**What the task requires**
The answer must be a single number: how many lines of the records below contain "miles".

**Material for this task**
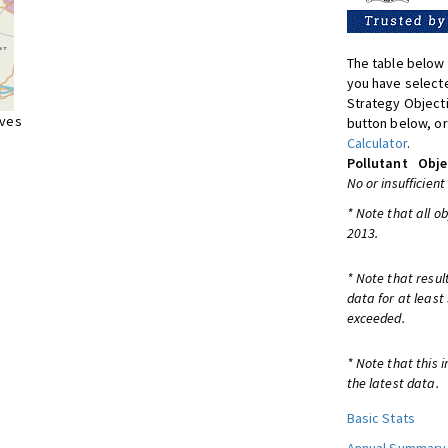
The table below 
you have selecte
Strategy Object
ives
button below, or
Calculator
.
Pollutant
Obje
No or insufficient
* Note that all o
2013.
* Note that resul
data for at least
exceeded.
* Note that this 
the latest data.
Basic Stats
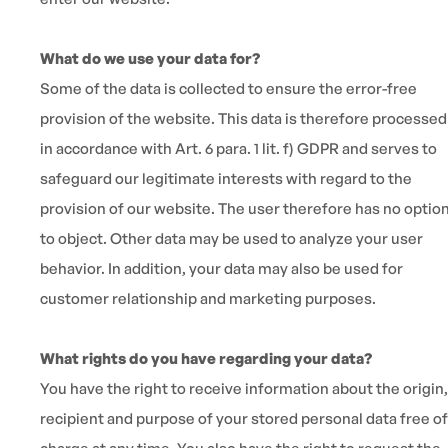
What do we use your data for?
Some of the data is collected to ensure the error-free
provision of the website. This data is therefore processed
in accordance with Art. 6 para. 1 lit. f) GDPR and serves to
safeguard our legitimate interests with regard to the
provision of our website. The user therefore has no optio
to object. Other data may be used to analyze your user
behavior. In addition, your data may also be used for
customer relationship and marketing purposes.
What rights do you have regarding your data?
You have the right to receive information about the origin,
recipient and purpose of your stored personal data free of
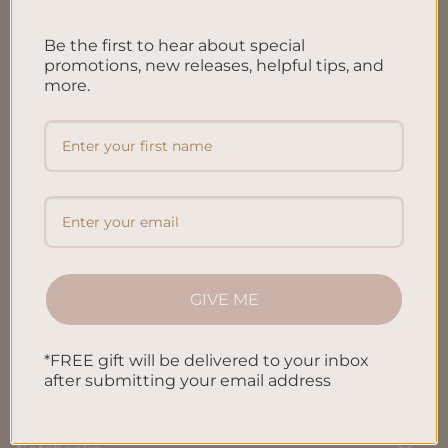
FAQ’S
Be the first to hear about special
Shipping & Refund Policy
promotions, new releases, helpful tips, and
more.
Terms & Conditions
Privacy Policy
Blog
Contact us
GIVE ME
SHOP
*FREE gift will be delivered to your inbox
All Products
after submitting your email address
Letters To My Child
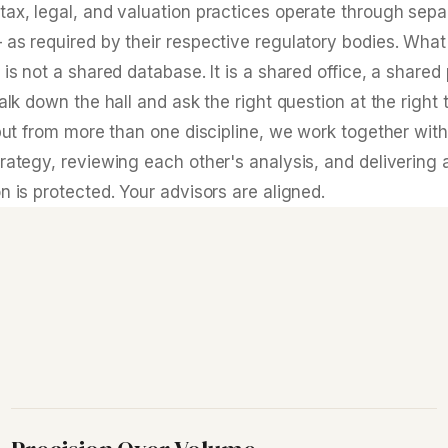
tax, legal, and valuation practices operate through sepa
 as required by their respective regulatory bodies. Wh
 is not a shared database. It is a shared office, a shared
walk down the hall and ask the right question at the righ
input from more than one discipline, we work together wi
rategy, reviewing each other's analysis, and delivering 
n is protected. Your advisors are aligned.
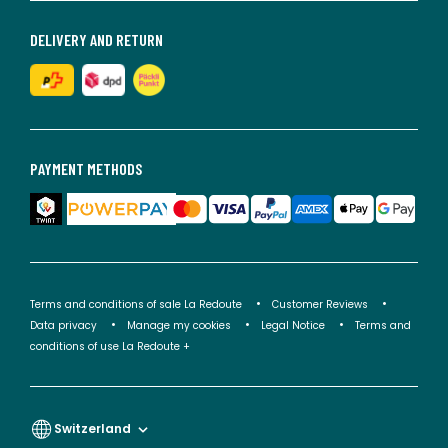
DELIVERY AND RETURN
PAYMENT METHODS
Terms and conditions of sale La Redoute
Customer Reviews
Data privacy
Manage my cookies
Legal Notice
Terms and
conditions of use La Redoute +
Switzerland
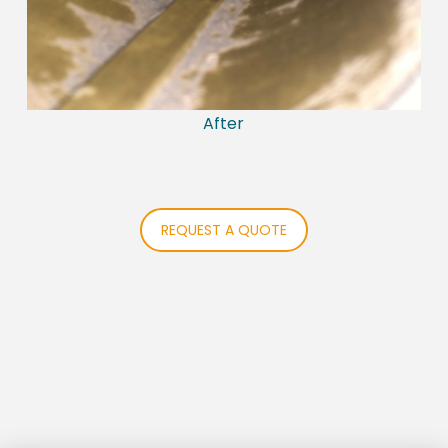
After
REQUEST A QUOTE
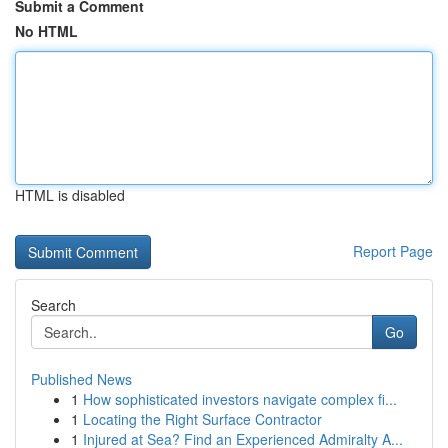
Submit a Comment
No HTML
HTML is disabled
Report Page
Search
Go
Published News
1
How sophisticated investors navigate complex fi...
1
Locating the Right Surface Contractor
1
Injured at Sea? Find an Experienced Admiralty A...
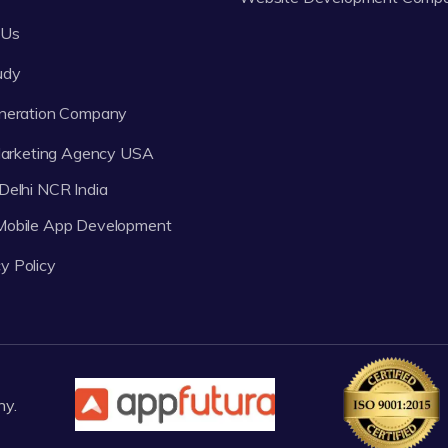
 Us
udy
neration Company
 Marketing Agency USA
Delhi NCR India
 Mobile App Development
y Policy
ny.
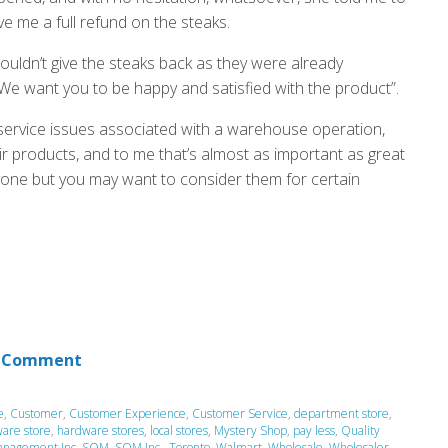
ve me a full refund on the steaks.
 couldn’t give the steaks back as they were already
 We want you to be happy and satisfied with the product”.
service issues associated with a warehouse operation,
ir products, and to me that’s almost as important as great
ryone but you may want to consider them for certain
 Comment
e
,
Customer
,
Customer Experience
,
Customer Service
,
department store
,
are store
,
hardware stores
,
local stores
,
Mystery Shop
,
pay less
,
Quality
anagement Inc
,
SQM
,
SQM Inc.
,
Toronto
,
Walmart
,
Wholesale
,
Wholesaler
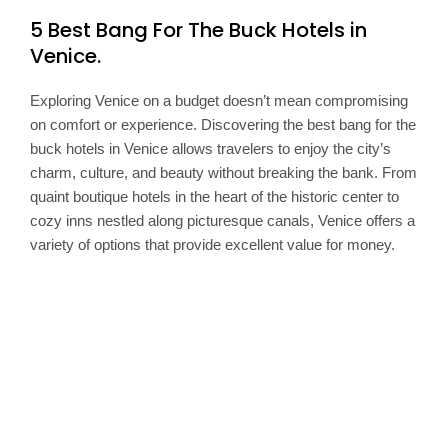
5 Best Bang For The Buck Hotels in
Venice.
Exploring Venice on a budget doesn’t mean compromising
on comfort or experience. Discovering the best bang for the
buck hotels in Venice allows travelers to enjoy the city’s
charm, culture, and beauty without breaking the bank. From
quaint boutique hotels in the heart of the historic center to
cozy inns nestled along picturesque canals, Venice offers a
variety of options that provide excellent value for money.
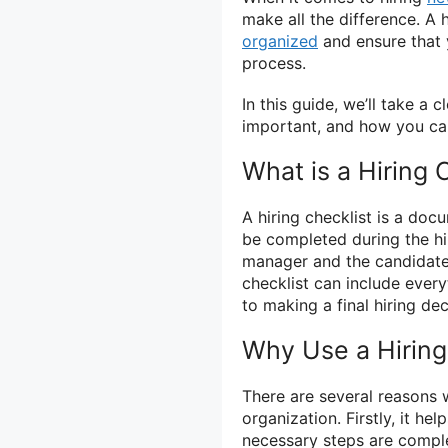
make all the difference. A 
organized
and ensure that 
process.
In this guide, we’ll take a c
important, and how you can
What is a Hiring 
A hiring checklist is a doc
be completed during the hi
manager and the candidate, 
checklist can include ever
to making a final hiring dec
Why Use a Hiring
There are several reasons w
organization. Firstly, it he
necessary steps are comple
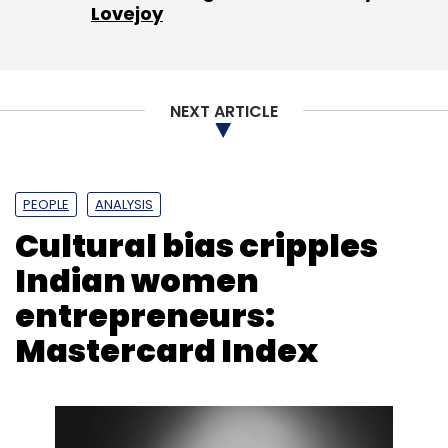
Lovejoy
NEXT ARTICLE
PEOPLE
ANALYSIS
Cultural bias cripples
Indian women
entrepreneurs:
Mastercard Index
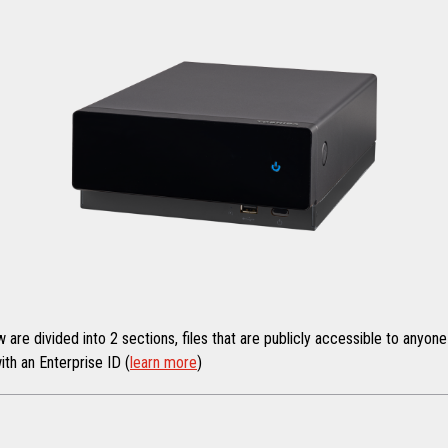
re divided into 2 sections, files that are publicly accessible to anyone 
ith an Enterprise ID (
learn more
)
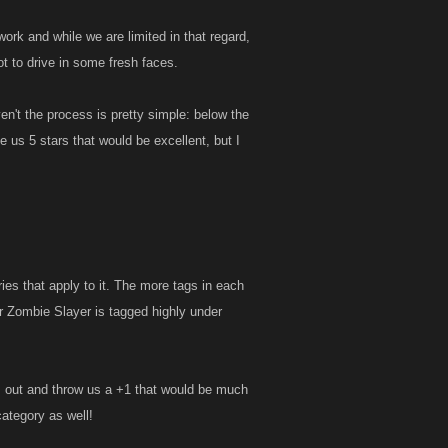
ork and while we are limited in that regard,
t to drive in some fresh faces.
en't the process is pretty simple: below the
ve us 5 stars that would be excellent, but I
es that apply to it. The more tags in each
r Zombie Slayer is tagged highly under
us out and throw us a +1 that would be much
category as well!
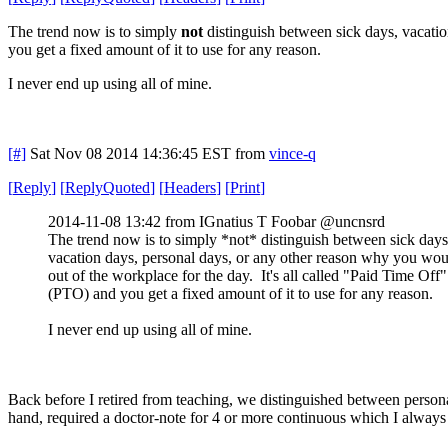
The trend now is to simply
not
distinguish between sick days, vacatio
you get a fixed amount of it to use for any reason.
I never end up using all of mine.
[#]
Sat Nov 08 2014 14:36:45 EST
from
vince-q
[
Reply
]
[
ReplyQuoted
]
[
Headers
]
[
Print
]
2014-11-08 13:42 from IGnatius T Foobar @uncnsrd
The trend now is to simply *not* distinguish between sick days
vacation days, personal days, or any other reason why you wou
out of the workplace for the day. It's all called "Paid Time Off"
(PTO) and you get a fixed amount of it to use for any reason.
I never end up using all of mine.
Back before I retired from teaching, we distinguished between persona
hand, required a doctor-note for 4 or more continuous which I always 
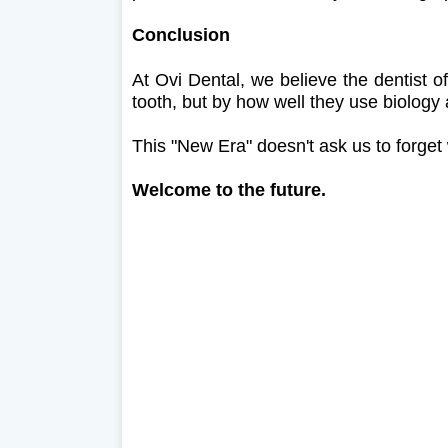
Conclusion
At Ovi Dental, we believe the dentist o
tooth, but by how well they use biology a
This "New Era" doesn't ask us to forget
Welcome to the future.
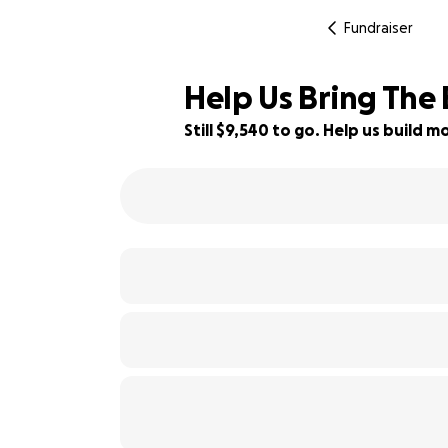
Fundraiser
Help Us Bring The
Still $9,540 to go. Help us build
5% complete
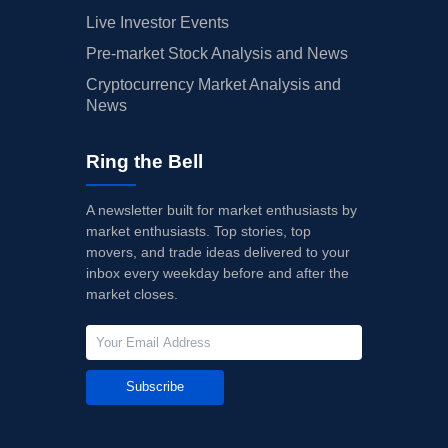
Live Investor Events
Pre-market Stock Analysis and News
Cryptocurrency Market Analysis and
News
Ring the Bell
A newsletter built for market enthusiasts by
market enthusiasts. Top stories, top
movers, and trade ideas delivered to your
inbox every weekday before and after the
market closes.
Subscribe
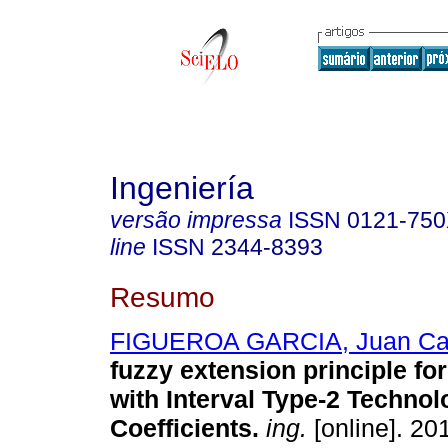
Ingeniería
versão impressa
ISSN
0121-75
line
ISSN
2344-8393
Resumo
FIGUEROA GARCIA, Juan Ca
fuzzy extension principle f
with Interval Type-2 Technol
Coefficients
.
ing.
[online]. 201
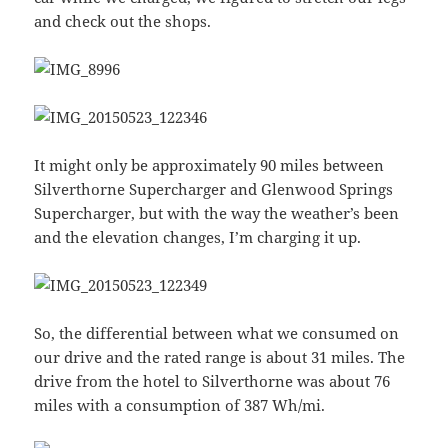
and check out the shops.
It might only be approximately 90 miles between
Silverthorne Supercharger and Glenwood Springs
Supercharger, but with the way the weather’s been
and the elevation changes, I’m charging it up.
So, the differential between what we consumed on
our drive and the rated range is about 31 miles. The
drive from the hotel to Silverthorne was about 76
miles with a consumption of 387 Wh/mi.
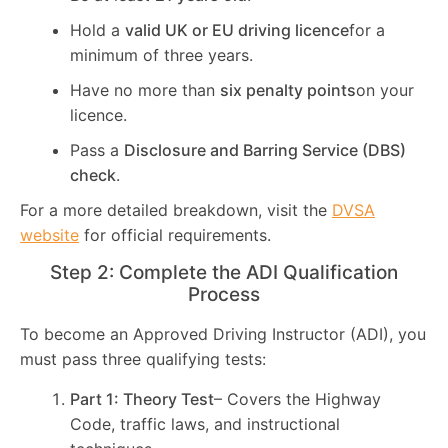
Hold a
valid UK or EU driving licence
for a
minimum of three years.
Have no more than
six penalty points
on your
licence.
Pass a
Disclosure and Barring Service (DBS)
check
.
For a more detailed breakdown, visit the
DVSA
website
for official requirements.
Step 2: Complete the ADI Qualification
Process
To become an Approved Driving Instructor (ADI), you
must pass three qualifying tests:
Part 1: Theory Test
– Covers the Highway
Code, traffic laws, and instructional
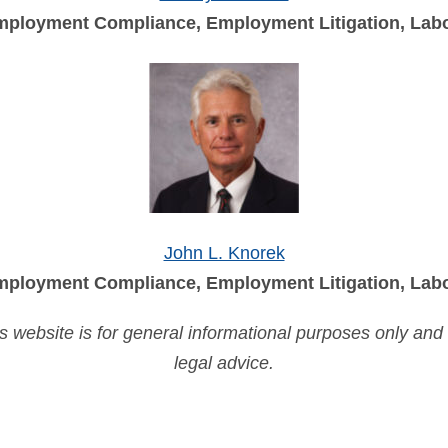
ployment Compliance, Employment Litigation, Labo
John L. Knorek
ployment Compliance, Employment Litigation, Labo
is website is for general informational purposes only and
legal advice.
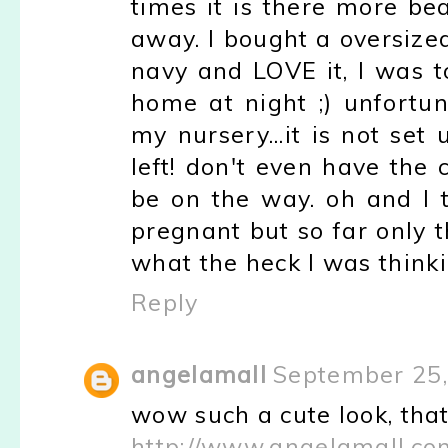
times it is there more be
away. I bought a oversize
navy and LOVE it, I was to 
home at night ;) unfortu
my nursery...it is not se
left! don't even have the 
be on the way. oh and I 
pregnant but so far only 
what the heck I was thinki
Reply
angelamall
September 25,
wow such a cute look, that 
http://www.angelamall.co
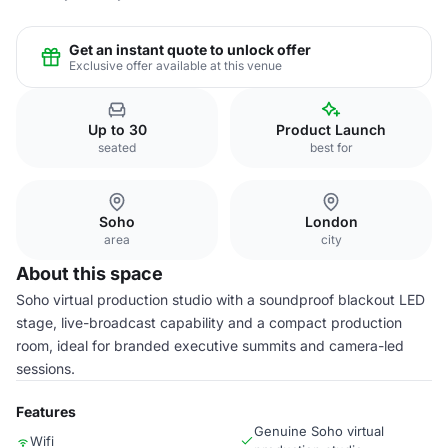
Get an instant quote to unlock offer
Exclusive offer available at this venue
Up to 30
Product Launch
seated
best for
Soho
London
area
city
About this space
Soho virtual production studio with a soundproof blackout LED
stage, live-broadcast capability and a compact production
room, ideal for branded executive summits and camera-led
sessions.
Features
Genuine Soho virtual
Wifi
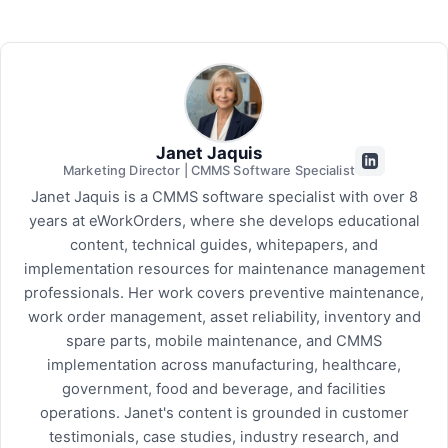
Janet Jaquis
Marketing Director | CMMS Software Specialist
Janet Jaquis is a CMMS software specialist with over 8
years at eWorkOrders, where she develops educational
content, technical guides, whitepapers, and
implementation resources for maintenance management
professionals. Her work covers preventive maintenance,
work order management, asset reliability, inventory and
spare parts, mobile maintenance, and CMMS
implementation across manufacturing, healthcare,
government, food and beverage, and facilities
operations. Janet's content is grounded in customer
testimonials, case studies, industry research, and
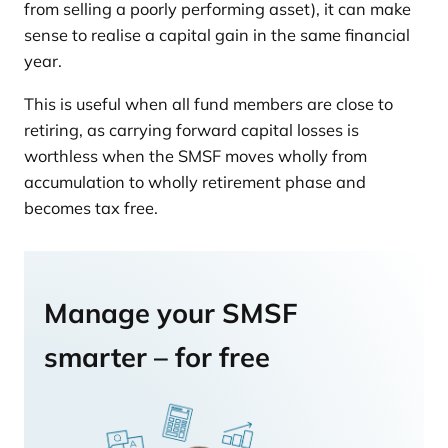
from selling a poorly performing asset), it can make
sense to realise a capital gain in the same financial
year.
This is useful when all fund members are close to
retiring, as carrying forward capital losses is
worthless when the SMSF moves wholly from
accumulation to wholly retirement phase and
becomes tax free.
Manage your SMSF
smarter – for free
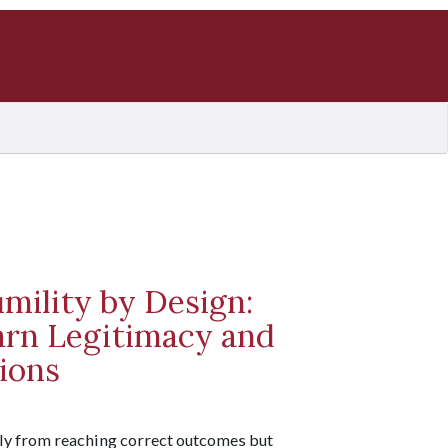
umility by Design:
rn Legitimacy and
ions
nly from reaching correct outcomes but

**Solution for this task**
3